By Tom L. Mills. He came into my room in the Star office the other morning, a greyhaired, sturdy-looking Scot, peering with the gaze of a short-sighted. man. "You do not remember me?" Dugald Ferguson always was and ever will be a modest man, deeming himself of no account, and therefore not to be remembered, although it was only a decade or so since first we met, what time he came up to the city from the back country of Otago. It is with a feeling of admiration for a man of genius, of rare independence of spirit, and of a courage that makes him something of a hero to me that I pen this article upon a visitor that Feilding should be proud to have within its borders. The pity of it is that he is here about a business that few writers of his ability would have the courage to perform — he is canvassing the Dominion with his own books. I have called him a poet — he has a book of poems to prove it; a historian — his "Bush Life in Australia and New Zealand" is the personal record of an observant man who has lived in the colonies since 1855; and a novelist —"The King's Friend" is a historical tale that does not suffer by comparison with Scott's "Ivanhoe," Kingsley's "Westward Ho!" or Conan Doyle's "White Company." I write this verdict after due appreciation of all three novels.
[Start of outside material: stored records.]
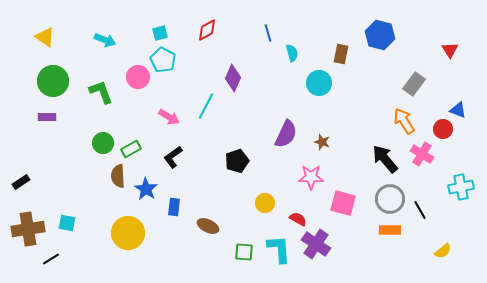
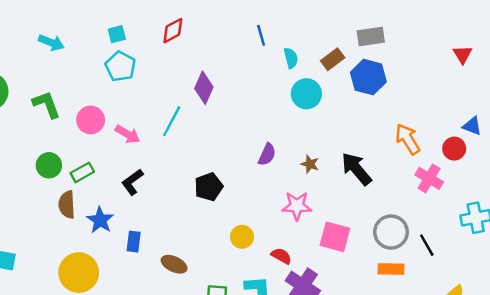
blue line: (268, 33) -> (261, 35), moved
blue hexagon: (380, 35) -> (368, 77), moved
cyan semicircle: (292, 53) -> (291, 58), moved
brown rectangle: (341, 54) -> (333, 59), turned 42
pink circle: (138, 77) -> (91, 120), moved
gray rectangle: (414, 84) -> (371, 37), moved, turned 45
purple semicircle: (286, 134) -> (267, 155), size x0.7
black arrow: (385, 159) -> (356, 169), moved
It is remarkable what great things have been accomplished against long odds by Dugald Ferguson. His mental and physical activities seem to deny his having passed the allotted span of life, and yet he has trampled over the greater part of New Zealand, and for sixteen years has earned his livelihood by the personal sale of his books. Yet this man was all his days a farm labourer, going about Australia and New Zealand shearing, fencing, and doing odd jobs about farms by day whilst in his hut at night he dreamed his literary dreams and, by diligent study, evolved the germ of a dream. Without the aid of any culture or the convenience of a public or private library he has turned out a novel of 450 pages dealing with that great period in Scottish history when Wallace bled for its independence, and Robert Bruce welded turbulent clans into a strong nation. Every Scot should be proud of the achievement of Dugald Ferguson in giving in such popular form a story in which their great national heroes, Sir William Wallace and King Robert Bruce come to their own; true Englishmen will overlook the part Plantagenet Edward plays in the tale; and all New Zealanders who read "The King's Friend" should rejoice that this really great novel was conceived and worked out in their land — actually written in a shepherd's hut. I marvel at the wealth of the Fergusonian imagination, and every purchaser will find that he or she has his or her money s worth. The author has put enough incident and material in it to have made three or four full-fledged novels as the modern novelist makes them, for there are fully 200,000 words in "The King's Friend."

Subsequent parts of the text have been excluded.